╔══

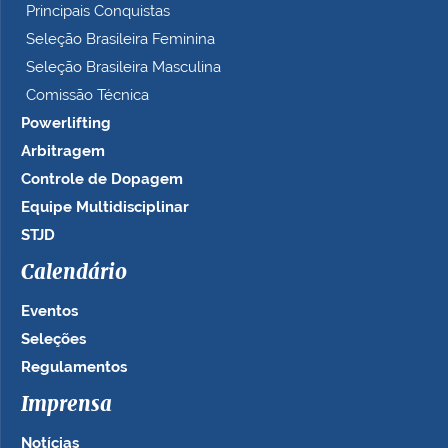
Principais Conquistas
Seleção Brasileira Feminina
Seleção Brasileira Masculina
Comissão Técnica
Powerlifting
Arbitragem
Controle de Dopagem
Equipe Multidisciplinar
STJD
Calendário
Eventos
Seleções
Regulamentos
Imprensa
Notícias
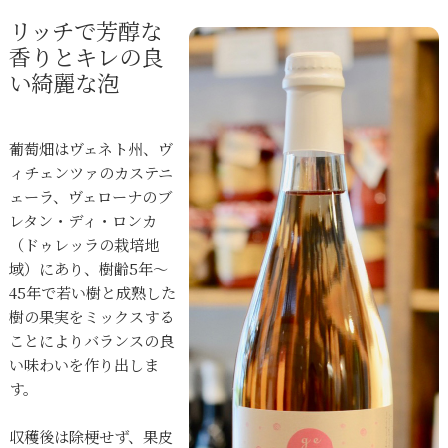
リッチで芳醇な
香りとキレの良
い綺麗な泡
葡萄畑はヴェネト州、ヴ
ィチェンツァのカステニ
ェーラ、ヴェローナのブ
レタン・ディ・ロンカ
（ドゥレッラの栽培地
域）にあり、樹齢5年〜
45年で若い樹と成熟した
樹の果実をミックスする
ことによりバランスの良
い味わいを作り出しま
す。
収穫後は除梗せず、果皮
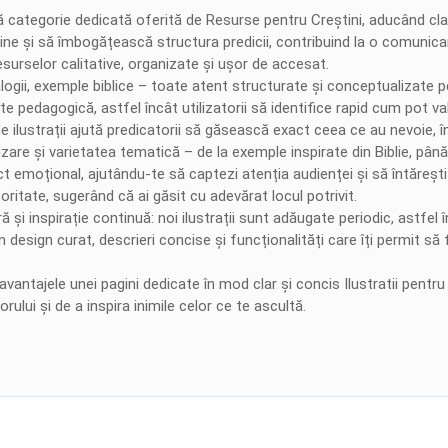
 categorie dedicată oferită de Resurse pentru Creștini, aducând clar
ijine și să îmbogățească structura predicii, contribuind la o comunica
esurselor calitative, organizate și ușor de accesat.
logii, exemple biblice – toate atent structurate și conceptualizate pe
e pedagogică, astfel încât utilizatorii să identifice rapid cum pot val
t de ilustrații ajută predicatorii să găsească exact ceea ce au nevoie,
izare și varietatea tematică – de la exemple inspirate din Biblie, până
t emoțional, ajutându-te să captezi atenția audienței și să întărești 
oritate, sugerând că ai găsit cu adevărat locul potrivit.
 și inspirație continuă: noi ilustrații sunt adăugate periodic, astfel
esign curat, descrieri concise și funcționalități care îți permit să fi
tajele unei pagini dedicate în mod clar și concis Ilustratii pentru p
rului și de a inspira inimile celor ce te ascultă.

╚══

* _What you have to do_
From the line containing "și inspirație continuă: noi" down to the last line of the data above, copy every line exactly; leave out all other lines.

* _Result of this exercise_
 și inspirație continuă: noi ilustrații sunt adăugate periodic, astfel
esign curat, descrieri concise și funcționalități care îți permit să fi
tajele unei pagini dedicate în mod clar și concis Ilustratii pentru p
rului și de a inspira inimile celor ce te ascultă.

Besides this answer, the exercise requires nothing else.